I was counting on the fact that the Knights Merciless, like most Stormcast Eternals, would have forgotten the retainer’s existence the moment she had stepped out of their eye line. With any luck they wouldn’t notice that she was coming from the servants’ stair, whereas Vikaeus had departed by the main doors. I crossed my fingers. I was probably worrying over nothing. They probably wouldn’t even recognise she was the same woman as before. I watched from hiding as Nalys relayed my message. After a brief back and forth, which my heart spent most of firmly in my mouth, they turned their mounts about and headed back into the wind.
I grinned as I watched them leave.
Stormcast Eternals, and exalted heroes like the Paladins of the Exemplar and Extremis Chambers are the worst for this, have always underestimated the worth of the mortals amongst them.
I crossed Nalys’ path as I made for the now unguarded door. She winked at me. I thumped the sign of the comet against my breastplate. And then we were off on our separate ways.
The low sun and stinging wind stabbed my eyes the moment I stepped outside.
To my right, the two Concussors were leading Cryax and their own mounts by the bridles towards the stables. Built by visiting duardin masons in the Azyri style, and to Dracothion scale, the stone outhouse looked more like a fortress than the keep it was attached to. It was well kept, but empty. Quiet, save for the desolate scratch of a single stable boy’s brush. Neither the Imperishables nor the Bear-Eaters – nor the Heavens Forged, apparently – benefitted from the might of any Celestial beasts in their number. The stables had been constructed on Vikaeus’ order.
To my left, the rock of the Gorkomon rose sheer and impenetrable, breaking through the Seven Words’ meandering inner fortifications, buildings clinging to it all the way down to the outer walls and the Morkogon Bridge.
The front door.
My way out.
I hurried down the granite steps and through the inner bailey, waving casually to the duty watchmen, who waved cheerfully back as I ran under the portcullis and into the wards. I clattered down worn steps. Hurtled along fiercely sloping streets.
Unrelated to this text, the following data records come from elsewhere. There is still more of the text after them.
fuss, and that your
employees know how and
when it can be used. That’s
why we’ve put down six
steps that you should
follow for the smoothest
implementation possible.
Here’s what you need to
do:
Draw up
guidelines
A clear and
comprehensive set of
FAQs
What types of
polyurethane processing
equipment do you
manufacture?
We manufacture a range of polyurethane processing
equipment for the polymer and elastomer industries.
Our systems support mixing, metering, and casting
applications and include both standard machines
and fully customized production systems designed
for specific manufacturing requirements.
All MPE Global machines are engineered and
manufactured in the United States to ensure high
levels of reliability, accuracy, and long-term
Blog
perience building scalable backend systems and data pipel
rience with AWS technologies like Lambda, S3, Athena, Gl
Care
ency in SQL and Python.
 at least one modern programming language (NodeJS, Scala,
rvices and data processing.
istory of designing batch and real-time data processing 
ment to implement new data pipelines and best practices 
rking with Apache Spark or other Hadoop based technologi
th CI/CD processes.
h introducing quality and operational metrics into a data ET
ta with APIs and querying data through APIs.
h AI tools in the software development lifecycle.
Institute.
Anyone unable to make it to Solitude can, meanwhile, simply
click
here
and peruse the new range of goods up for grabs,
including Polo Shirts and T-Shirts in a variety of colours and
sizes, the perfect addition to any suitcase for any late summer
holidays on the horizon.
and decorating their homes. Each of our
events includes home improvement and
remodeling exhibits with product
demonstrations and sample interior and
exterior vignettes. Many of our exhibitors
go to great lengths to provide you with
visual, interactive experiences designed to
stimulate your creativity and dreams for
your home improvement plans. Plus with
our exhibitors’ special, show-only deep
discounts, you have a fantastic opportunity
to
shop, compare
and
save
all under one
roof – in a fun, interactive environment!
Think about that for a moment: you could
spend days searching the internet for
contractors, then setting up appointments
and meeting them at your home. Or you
Street vendors and townsfolk, begga
rs and urchins, haunted-looking souls that must have been war refugees from the Gorwood outposts; they clogged the narrow lanes like moss in a gutter. None of them so much as pulled a leg out of my way as I barrelled through them. Quite the opposite, in fact.
‘Hamilcar is here!’
‘Praise Sigmar for you, Hamilcar!’
‘Tell the vermin that the Ward of Akenfel sent you with their blessings, Hamilcar.’
Akturus or Vikaeus would have walked down the same streets and found them suspiciously deserted, but for me the crowds came in force. At every street corner they mobbed me. Out of every pile of stones dedicated to Sigmar or Gorkamorka, or to the scores of local deities to wind and tree whose worship persisted, they flocked. Under the warmed terraces of every blacksmith and brownsmith and shoer of horses, they rejoiced in my name.
‘Hamilcar. Hamilcar. Hamilcar.’
I cast a furtive glance back towards the keep.
My plan to slip out of the fortress unnoticed was not exactly falling within the vague outline I had plotted for it.
Responding to the acclaim with a painted grin and the occasional flexed bicep – for some appearances need to be maintained – I pushed through the adoring crowds as quickly as I could. I waded through a hundred or so well-wishers, gathered outside a building fronted with the emblem of the Grand Conclave where soldiers and officials were parcelling out food, and onto the one real road in the Seven Words, which the first occupiers from Azyr had endearingly called the Bear Road. The cobbles were broken and clotted with weeds, flanked by crumbling stonemasonry that rolled down the steep incline towards the gatehouse. Beyond that massive piece of stonework, designed and built by Lord-Ordinator Ramhos of the Anvils of the Heldenhammer, the horizon bristled with peaks. The dark stone and crag ice of the Morkogon loomed largest, its goliath bulk studded by the occasional stray cloud.